A couple of recent events have forced me to focus on the idea of “detachment,” letting go of those things that threaten to control us, consume us, or, at the very least, use up a lot of our energy and time unnecessarily. In our world today, detachment is most often talked about in reference to material things. In fact, it’s almost a bit of a fad. People want to live more simply, downsize their houses, buy local, go green.
For me, the material stuff isn’t so much the issue. I don’t need the big TV or expensive shoes. It’s the less tangible things that I seem to have to disentangle myself from. It makes me think of the passage from Luke 14:26, when Jesus says, “If anyone comes to me without hating his father and mother, wife and children, brothers and sisters, and even his own life, he cannot be my disciple.” For a long time that reading just didn’t resonate with me. How could we “hate” our mother and father, our brothers and sisters? But, as usual, Jesus wasn’t talking literally but in story form, trying to teach us a bigger concept.
Putting messianic prophecies aside (because so much of what Jesus said meant more to the Jews of his time than any of us can understand without a Bible scholar on hand), this passage is a reminder to us of where God needs to be in our lives. Of course we’re not supposed to hate the people close to us. After all, Jesus told us we were to love everyone, even our enemies, so I think it’s fair to say we’re supposed to love our family. But those relationships cannot become so all-consuming that they get in the way of our relationship with God.
So that’s what I’ve been thinking about these days. We go through life trying to fulfill certain roles in our immediate families, our extended families, our circle of friends, our community. Sometimes we don’t even stop to think whether that role is good for us or for anyone else; it’s just what we do because, well, aren’t we supposed to do it? No, as it turns out.

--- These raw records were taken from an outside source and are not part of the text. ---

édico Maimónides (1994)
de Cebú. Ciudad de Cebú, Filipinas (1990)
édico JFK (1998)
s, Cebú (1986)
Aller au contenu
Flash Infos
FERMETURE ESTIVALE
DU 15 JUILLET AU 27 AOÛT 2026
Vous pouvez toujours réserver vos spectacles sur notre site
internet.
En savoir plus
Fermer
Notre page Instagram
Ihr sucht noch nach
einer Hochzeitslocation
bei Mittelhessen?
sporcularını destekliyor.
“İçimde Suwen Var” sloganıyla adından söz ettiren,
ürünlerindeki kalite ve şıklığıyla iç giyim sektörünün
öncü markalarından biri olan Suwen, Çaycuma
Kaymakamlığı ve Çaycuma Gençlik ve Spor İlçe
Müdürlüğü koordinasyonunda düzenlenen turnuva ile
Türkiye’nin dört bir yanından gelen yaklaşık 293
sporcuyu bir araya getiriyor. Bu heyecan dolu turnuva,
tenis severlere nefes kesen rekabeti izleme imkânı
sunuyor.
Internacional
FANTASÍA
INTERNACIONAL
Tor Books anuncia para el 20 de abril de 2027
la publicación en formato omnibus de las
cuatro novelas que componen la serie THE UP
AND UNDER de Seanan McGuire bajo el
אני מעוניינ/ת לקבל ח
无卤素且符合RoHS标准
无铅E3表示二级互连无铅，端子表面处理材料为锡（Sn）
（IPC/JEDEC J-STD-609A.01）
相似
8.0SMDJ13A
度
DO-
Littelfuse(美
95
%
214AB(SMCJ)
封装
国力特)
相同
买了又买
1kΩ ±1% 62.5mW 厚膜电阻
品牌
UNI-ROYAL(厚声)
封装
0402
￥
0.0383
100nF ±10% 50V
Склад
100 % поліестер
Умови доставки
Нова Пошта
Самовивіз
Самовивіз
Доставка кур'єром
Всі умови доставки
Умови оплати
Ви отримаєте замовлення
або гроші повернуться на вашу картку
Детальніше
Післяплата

Our job is to love God first and let everything else fall into place. Detachment, I think, is a natural byproduct of the God-centered life. So, when we can’t make a family member love us, we find a way to love them anyway and let go. When our children start to spread their wings and we have the urge to mold them in our own image, we find a way to pull back and let them choose their own path. When we can’t be all things to all people, we find a way to step aside and quickly realize that things move forward without us.
Still, it’s not an easy thing to do, this detaching. Human nature makes us want to hold on for dear life, whether it’s to our possessions, our children, our larger family, or something even less tangible than that — our fears, our expectations, our self image.
I think I learned the greatest lesson in detachment when my mother died more than 22 years ago. Despite our physical separation, I realized — perhaps slowly as the initial grief began to fade — that the bond we shared transcended time and space. It remains for all time, and that’s a beautiful gift and a powerful lesson.
It’s only when we let go of our need to hold onto people and things that we finally experience the depth of love we were hungering for. It’s only when we remove the mask we put on for the world and face our true selves squarely in the mirror that we finally have the opportunity become the people we were created to be. It’s only when we love God first that we finally learn to love those around us more perfectly.